America’s newest uniter is hardly the first man of faith America has sanctified when lost in the desert. With his impressive intellect and limitless charms, the transformational candidate is a vast improvement over 43, towers over the opposition field, and compares very favorably with  the professional actor Americans last turned to for a reliable happy ending.

The cyber-cypher and the ‘the great communicator’ share important attributes.  For all the talk  the jelly-bean President was, for most Americans, an empty page upon which they could inscribe their favorite scenes from Death Valley Days and Father Knows Best. Today a similar sense of despair grips the land and the search is on for a new narrative allowing Americans to star as themselves.  The transformational candidate has done the great communicator one better; using a razer-sharp mind and smoky, mellifluous voice to offer Americans the empty canvas while saying even less.

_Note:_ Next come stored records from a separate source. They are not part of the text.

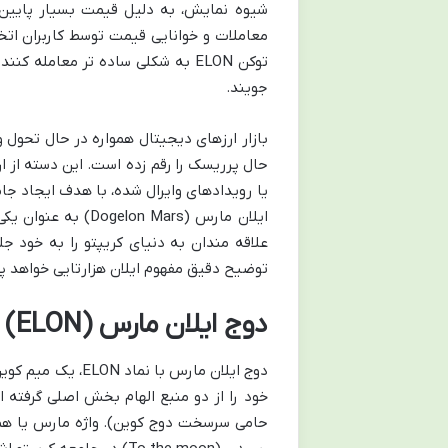
معاملات و خوانایی قیمت توسط کاربران اتخا
توکن ELON به شکلی ساده تر معامل
جویند.
بازار ارزهای دیجیتال همواره در حال تحول 
حال پرریسک را رقم زده است. این دسته از ا
یا رویدادهای وایرال شده، با هدف ایجاد جام
ایلان مارس (n Mars
علاقه مندان به دنیای کریپتو را به خود جل
توضیح دقیق مفهوم ایلان هزارتایی خواهد پرد
دوج ایلان مارس (ELON) چیست؟
خود را از دو منبع الهام بخش اصلی گرفته 
حامی سرسخت دوج کوین). واژه مارس یا هما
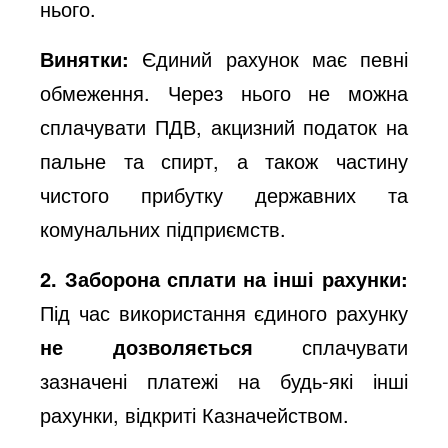
нього.
Винятки:
Єдиний рахунок має певні
обмеження. Через нього не можна
сплачувати ПДВ, акцизний податок на
пальне та спирт, а також частину
чистого прибутку державних та
комунальних підприємств.
2. Заборона сплати на інші рахунки:
Під час використання єдиного рахунку
не дозволяється
сплачувати
зазначені платежі на будь-які інші
рахунки, відкриті Казначейством.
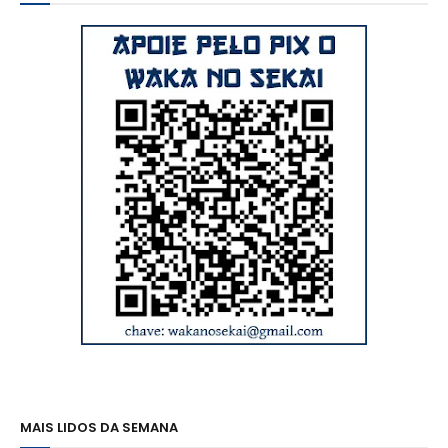
MAIS LIDOS DA SEMANA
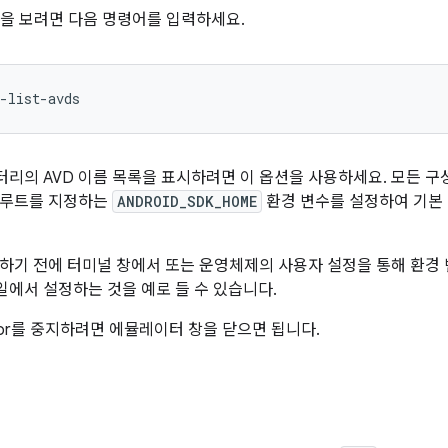
록을 보려면 다음 명령어를 입력하세요.
-list-avds
디렉터리의 AVD 이름 목록을 표시하려면 이 옵션을 사용하세요. 모든 
 루트를 지정하는
ANDROID_SDK_HOME
환경 변수를 설정하여 기본 
하기 전에 터미널 창에서 또는 운영체제의 사용자 설정을 통해 환경 변수
에서 설정하는 것을 예로 들 수 있습니다.
ulator를 중지하려면 에뮬레이터 창을 닫으면 됩니다.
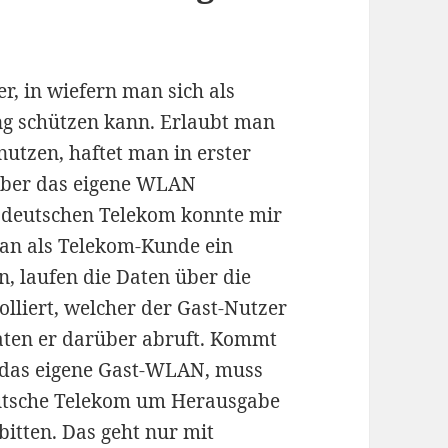
er, in wiefern man sich als
ng schützen kann. Erlaubt man
utzen, haftet man in erster
e über das eigene WLAN
 deutschen Telekom konnte mir
man als Telekom-Kunde ein
, laufen die Daten über die
lliert, welcher der Gast-Nutzer
aten er darüber abruft. Kommt
r das eigene Gast-WLAN, muss
Deutsche Telekom um Herausgabe
itten. Das geht nur mit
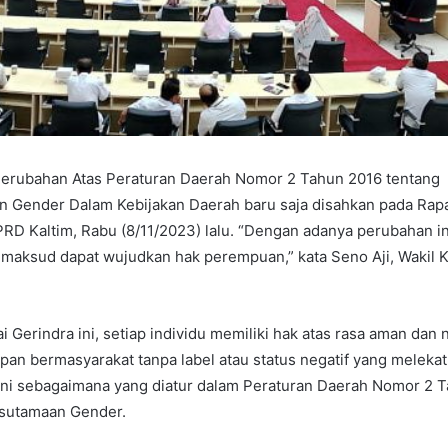
rubahan Atas Peraturan Daerah Nomor 2 Tahun 2016 tentang
 Gender Dalam Kebijakan Daerah baru saja disahkan pada Rapa
RD Kaltim, Rabu (8/11/2023) lalu. “Dengan adanya perubahan in
dimaksud dapat wujudkan hak perempuan,” kata Seno Aji, Wakil
tai Gerindra ini, setiap individu memiliki hak atas rasa aman da
pan bermasyarakat tanpa label atau status negatif yang meleka
ini sebagaimana yang diatur dalam Peraturan Daerah Nomor 2 
sutamaan Gender.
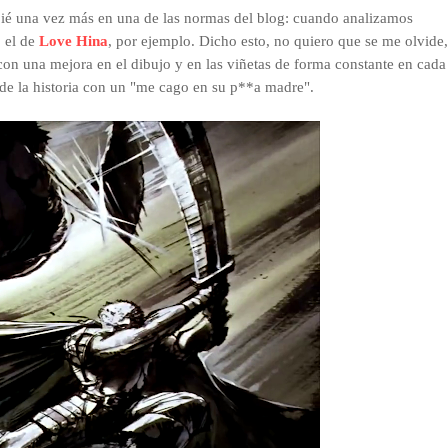
ié una vez más en una de las normas del blog: cuando analizamos
 el de
Love Hina
, por ejemplo. Dicho esto, no quiero que se me olvide,
 con una mejora en el dibujo y en las viñetas de forma constante en cada
s de la historia con un "me cago en su p**a madre".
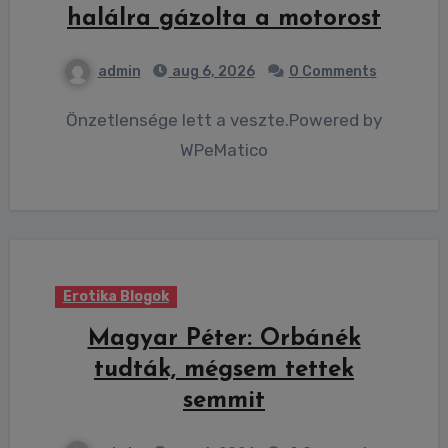
halálra gázolta a motorost
admin
aug 6, 2026
0 Comments
Önzetlensége lett a veszte.Powered by
WPeMatico
Erotika Blogok
Magyar Péter: Orbánék
tudták, mégsem tettek
semmit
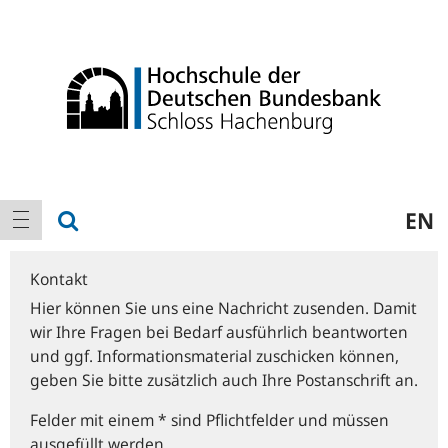
Logo
Hauptnavigation
Suche anzeigen
EN
Navigation anzeigen
Kontakt
Hier können Sie uns eine Nachricht zusenden. Damit
wir Ihre Fragen bei Bedarf ausführlich beantworten
und ggf. Informationsmaterial zuschicken können,
geben Sie bitte zusätzlich auch Ihre Postanschrift an.
Felder mit einem * sind Pflichtfelder und müssen
ausgefüllt werden.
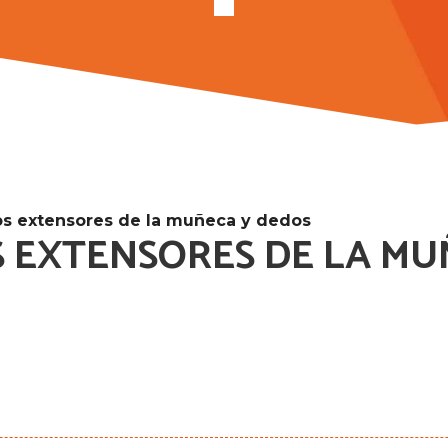
los extensores de la muñeca y dedos
S EXTENSORES DE LA M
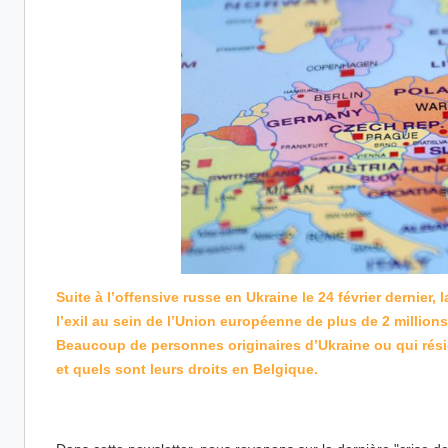
Suite à l’offensive russe en Ukraine le 24 février dernier,
l’exil au sein de l’Union européenne de plus de 2 millio
Beaucoup de personnes originaires d’Ukraine ou qui résid
et quels sont leurs droits en Belgique.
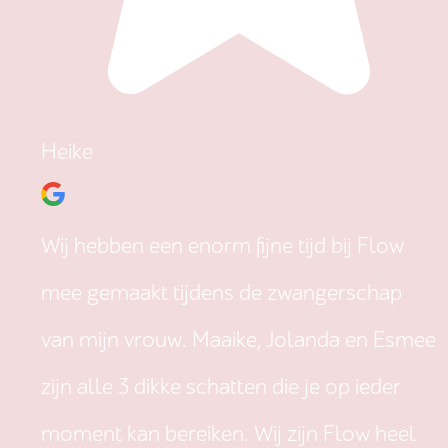
Heike
Wij hebben een enorm fijne tijd bij Flow
mee gemaakt tijdens de zwangerschap
van mijn vrouw. Maaike, Jolanda en Esmee
zijn alle 3 dikke schatten die je op ieder
moment kan bereiken. Wij zijn Flow heel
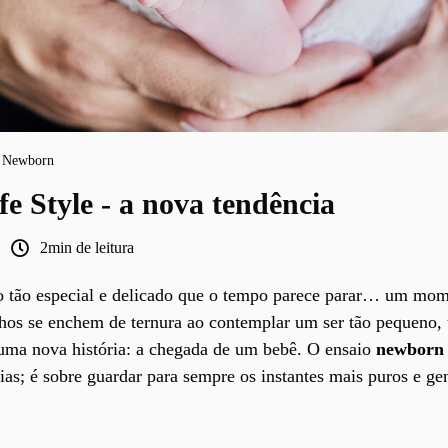
Newborn
e Style - a nova tendência
2min de leitura
tão especial e delicado que o tempo parece parar… um mo
lhos se enchem de ternura ao contemplar um ser tão pequeno, t
 uma nova história: a chegada de um bebê. O ensaio
newborn l
ias; é sobre guardar para sempre os instantes mais puros e g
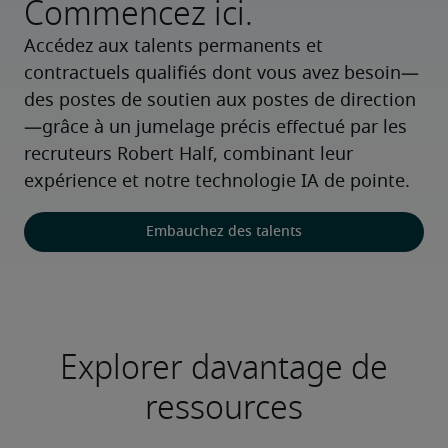
Commencez ici.
Accédez aux talents permanents et 
contractuels qualifiés dont vous avez besoin—
des postes de soutien aux postes de direction
—grâce à un jumelage précis effectué par les 
recruteurs Robert Half, combinant leur 
expérience et notre technologie IA de pointe.
Embauchez des talents
Explorer davantage de
ressources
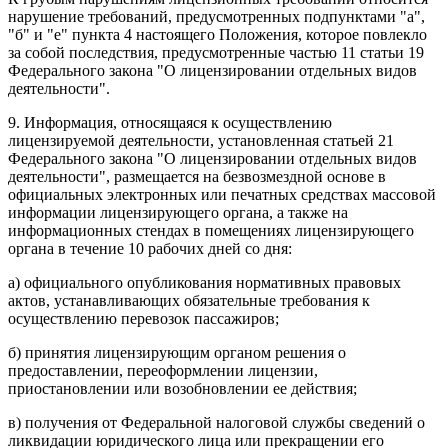
нарушение требований, предусмотренных подпунктами "а",
"б" и "е" пункта 4 настоящего Положения, которое повлекло
за собой последствия, предусмотренные частью 11 статьи 19
Федерального закона "О лицензировании отдельных видов
деятельности".
9. Информация, относящаяся к осуществлению
лицензируемой деятельности, установленная статьей 21
Федерального закона "О лицензировании отдельных видов
деятельности", размещается на безвозмездной основе в
официальных электронных или печатных средствах массовой
информации лицензирующего органа, а также на
информационных стендах в помещениях лицензирующего
органа в течение 10 рабочих дней со дня:
а) официального опубликования нормативных правовых
актов, устанавливающих обязательные требования к
осуществлению перевозок пассажиров;
б) принятия лицензирующим органом решения о
предоставлении, переоформлении лицензии,
приостановлении или возобновлении ее действия;
в) получения от Федеральной налоговой службы сведений о
ликвидации юридического лица или прекращении его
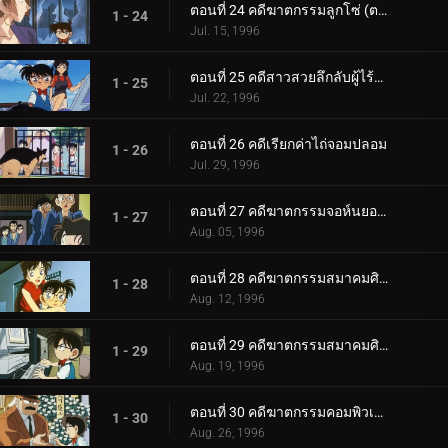
ตอนที่ 24 คดีฆาตกรรมลูกโซ่ (ตอนจบ)
1 - 24
Jul. 15, 1996
ตอนที่ 25 คดีสาวสวยลึกลับผู้ไร้ความทรงจำ
1 - 25
Jul. 22, 1996
ตอนที่ 26 คดีเรียกค่าไถ่จอมปลอม
1 - 26
Jul. 29, 1996
ตอนที่ 27 คดีฆาตกรรมจอห์นยอดสุนัข
1 - 27
Aug. 05, 1996
ตอนที่ 28 คดีฆาตกรรมสมาคมศิษย์เก่าของโคโกโร่ (ตอนแรก)
1 - 28
Aug. 12, 1996
ตอนที่ 29 คดีฆาตกรรมสมาคมศิษย์เก่าของโคโกโร่ (ตอนจบ)
1 - 29
Aug. 19, 1996
ตอนที่ 30 คดีฆาตกรรมคอมพิวเตอร์
1 - 30
Aug. 26, 1996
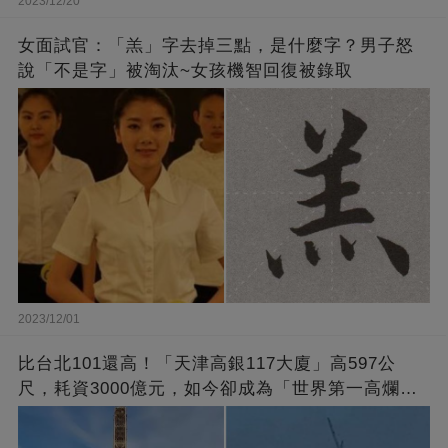
2023/12/20
女面試官：「羔」字去掉三點，是什麼字？男子怒
說「不是字」被淘汰~女孩機智回復被錄取
2023/12/01
比台北101還高！「天津高銀117大廈」高597公
尺，耗資3000億元，如今卻成為「世界第一高爛尾
樓」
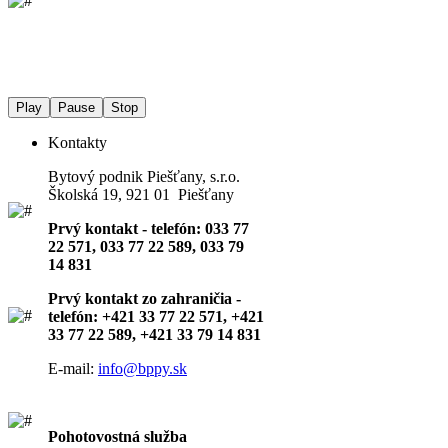
Play
Pause
Stop
Kontakty
Bytový podnik Piešťany, s.r.o.
Školská 19, 921 01 Piešťany
Prvý kontakt - telefón: 033 77
22 571, 033 77 22 589, 033 79
14 831
Prvý kontakt zo zahraničia -
telefón: +421 33 77 22 571, +421
33 77 22 589, +421 33 79 14 831
E-mail:
info@bppy.sk
Pohotovostná služba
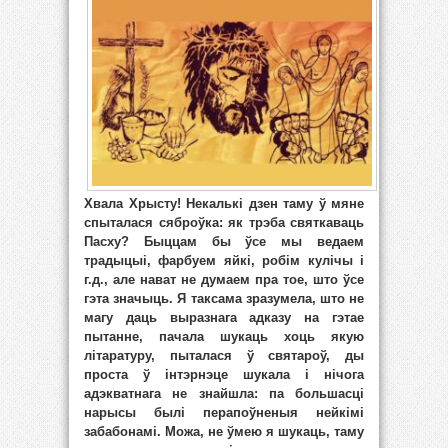
Хвала Хрысту! Некалькі дзен таму ў мяне
спыталася сяброўка: як трэба святкаваць
Пасху? Быццам бы ўсе мы ведаем
традыцыі, фарбуем яйкі, робім кулічы і
г.д., але нават не думаем пра тое, што ўсе
гэта значыць. Я таксама зразумела, што не
магу даць выразнага адказу на гэтае
пытанне, пачала шукаць хоць якую
літаратуру, пыталася ў святароў, ды
проста ў інтэрнэце шукала і нічога
адэкватнага не знайшла: па большасці
нарысы былі перапоўненыя нейкімі
забабонамі. Можа, не ўмею я шукаць, таму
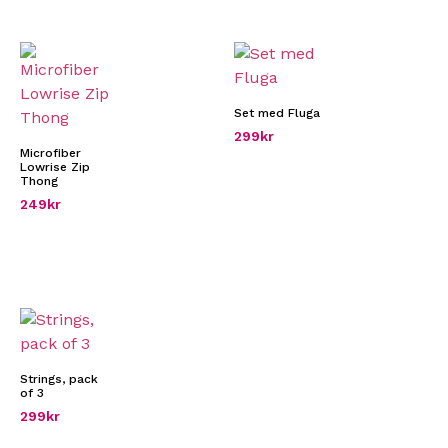
Set med Fluga
299
kr
Microfiber
Lowrise Zip
Thong
249
kr
Strings, pack
of 3
299
kr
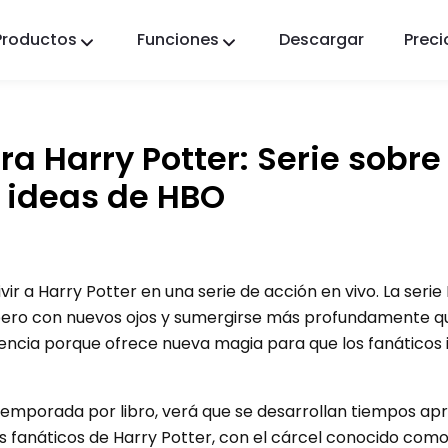
Productos
Funciones
Descargar
Preci
FlashGet Kids
Una app de control parental atenta para todos.
a Harry Potter: Serie sobre
FlashGet Finder
La seguridad antirrobo de tu teléfono, nuestra
e ideas de HBO
responsabilidad.
ir a Harry Potter en una serie de acción en vivo. La seri
pero con nuevos ojos y sumergirse más profundamente qu
ferencia porque ofrece nueva magia para que los fanáticos
temporada por libro, verá que se desarrollan tiempos ap
s fanáticos de Harry Potter, con el cárcel conocido com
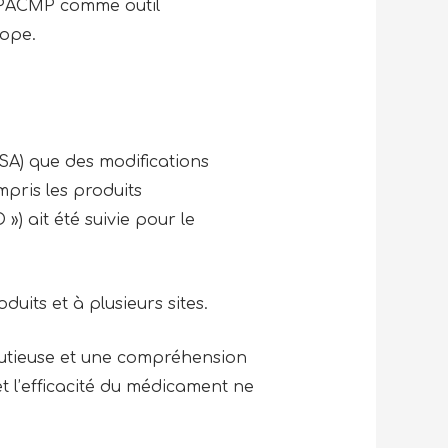
du PACMP comme outil
rope.
SA) que des modifications
mpris les produits
) ait été suivie pour le
uits et à plusieurs sites.
tieuse et une compréhension
et l’efficacité du médicament ne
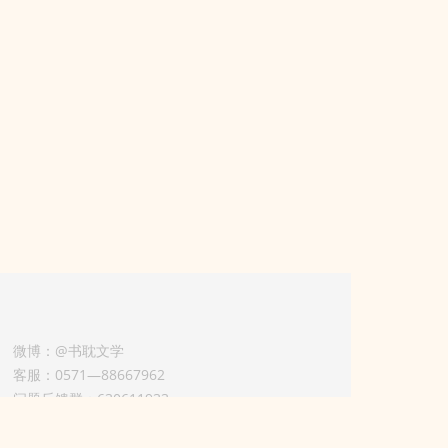
微博：@书耽文学
客服：0571—88667962
问题反馈群：630611933
版权业务联系人-淡风 QQ：
3614922414（加好友请备注合作来意）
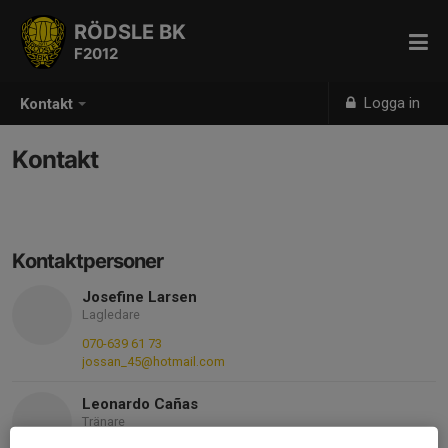
RÖDSLE BK
F2012
Logga in
Kontakt
Kontakt
Kontaktpersoner
Josefine Larsen
Lagledare
070-639 61 73
jossan_45@hotmail.com
Leonardo Cañas
Tränare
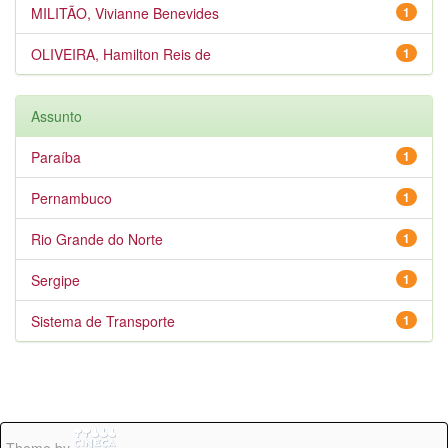
MILITÃO, Vivianne Benevides
1
OLIVEIRA, Hamilton Reis de
1
Assunto
Paraíba
1
Pernambuco
1
Rio Grande do Norte
1
Sergipe
1
Sistema de Transporte
1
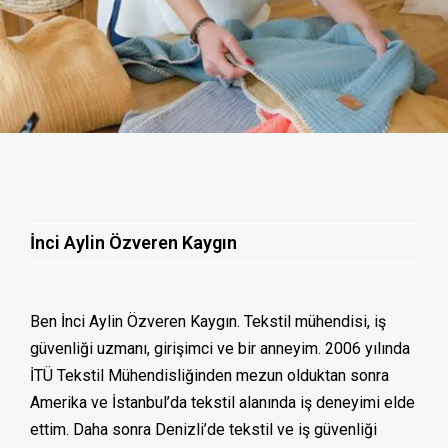
İnci Aylin Özveren Kaygın
Ben İnci Aylin Özveren Kaygın. Tekstil mühendisi, iş
güvenliği uzmanı, girişimci ve bir anneyim. 2006 yılında
İTÜ Tekstil Mühendisliğinden mezun olduktan sonra
Amerika ve İstanbul’da tekstil alanında iş deneyimi elde
ettim. Daha sonra Denizli’de tekstil ve iş güvenliği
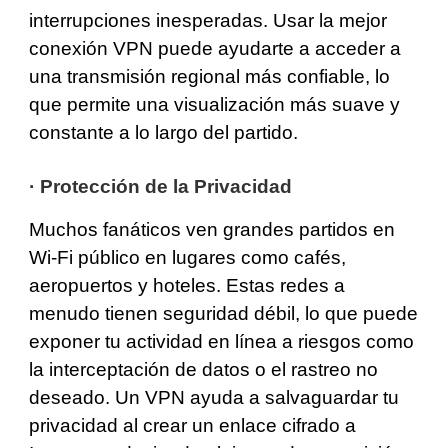
interrupciones inesperadas. Usar la mejor
conexión VPN puede ayudarte a acceder a
una transmisión regional más confiable, lo
que permite una visualización más suave y
constante a lo largo del partido.
·
Protección de la Privacidad
Muchos fanáticos ven grandes partidos en
Wi-Fi público en lugares como cafés,
aeropuertos y hoteles. Estas redes a
menudo tienen seguridad débil, lo que puede
exponer tu actividad en línea a riesgos como
la interceptación de datos o el rastreo no
deseado. Un VPN ayuda a salvaguardar tu
privacidad al crear un enlace cifrado a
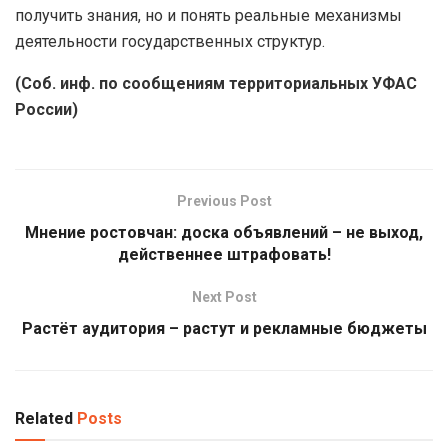
получить знания, но и понять реальные механизмы
деятельности государственных структур.
(Соб. инф. по сообщениям территориальных УФАС
России)
Previous Post
Мнение ростовчан: доска объявлений – не выход,
действеннее штрафовать!
Next Post
Растёт аудитория – растут и рекламные бюджеты
Related
Posts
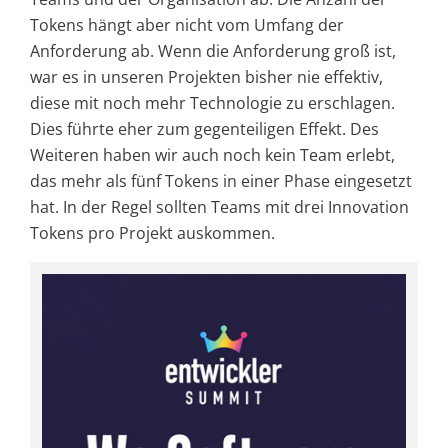
Tokens hängt aber nicht vom Umfang der
Anforderung ab. Wenn die Anforderung groß ist,
war es in unseren Projekten bisher nie effektiv,
diese mit noch mehr Technologie zu erschlagen.
Dies führte eher zum gegenteiligen Effekt. Des
Weiteren haben wir auch noch kein Team erlebt,
das mehr als fünf Tokens in einer Phase eingesetzt
hat. In der Regel sollten Teams mit drei Innovation
Tokens pro Projekt auskommen.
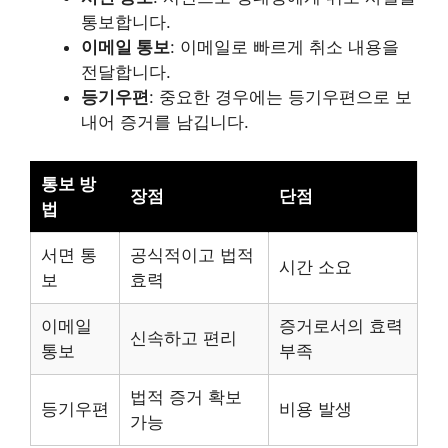
통보합니다.
이메일 통보
: 이메일로 빠르게 취소 내용을
전달합니다.
등기우편
: 중요한 경우에는 등기우편으로 보
내어 증거를 남깁니다.
통보 방
장점
단점
법
서면 통
공식적이고 법적
시간 소요
보
효력
이메일
증거로서의 효력
신속하고 편리
통보
부족
법적 증거 확보
등기우편
비용 발생
가능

My own personal anti-epiphany occurred while watching the ‘sit-up and beg’ segment of the candidate’s visit to the Comedy Show months back. A regal flick of a digital finger had Jon Stewart licking the proffered hand. It was a frightening and edifying spectacle.

For the rest of the candidates, digital HDTV seems to have arrived unfairly early. Cameras veer in close to examine four-hundred dollar hair-cuts, smear-merchant spear-carriers and other assorted warts. Informed debate is rendered impossible by vapid talking heads and partisan hacks shrieking in concord.   Thinking caps happily tossed aside in the cacaphony,  the committed remove all cause and occasion to rethink their choices.

If all this puts you off, just remember the election is a mere 11 months away.

Markos is most definitely off the bus.

Influenced by me? I doubt it.

8 comments

Skip to comment form

  1. I’ll be posting very infrequently here and more often at my blog: rattlesnakepoint

    Happy New Year!

  2. I hadn’t heard!

    • Tigana on January 3, 2008 at 12:37

    I haven’t heard.

    Nice blog, kidneystones.  

  3. Congrats on the new blog, ‘stones.  I went there, was led to the Hitchens essays, and the idea of his getting hot wax poured onto and ripped off his testicles and ass-crack was quite pleasing.  He has surely earnly some purgatory time.  I’d go be your house troll, but for some reason the Blogger comment pages show up as mostly a bunch of large empty boxes of what ought to be text.  So there’s some good news back at you.

    You’re way too exercised about Obama, by the way, and too confident about your ability to determine who is and ain’t a new model of the Frat Boy Pres.  (He’s Nat King Cole Cool, to be sure, and you don’t get to be President of Harvard Law Review without learning how to charm.  But he’s smart and intellectually curious and actually interested in making a better world, even if — like everyone else, including Chrid Dodd, Hillary, and my still-favorite Mr. Edwards — he’s doing what he thinks he has to do to be elected.  I see in him the urge not to be a captive of the left — which would be so easy to happen due to his race — more than a Bill Clintonesque glee in quashing and subverting it.  We’ll see how he governs.  (Or, I think, most likely we still won’t, but it we do it will still be pretty damn good news, even if not the second coming of whoever your political hero is.)

    Have fun with your snakes.

Comments have been disabled.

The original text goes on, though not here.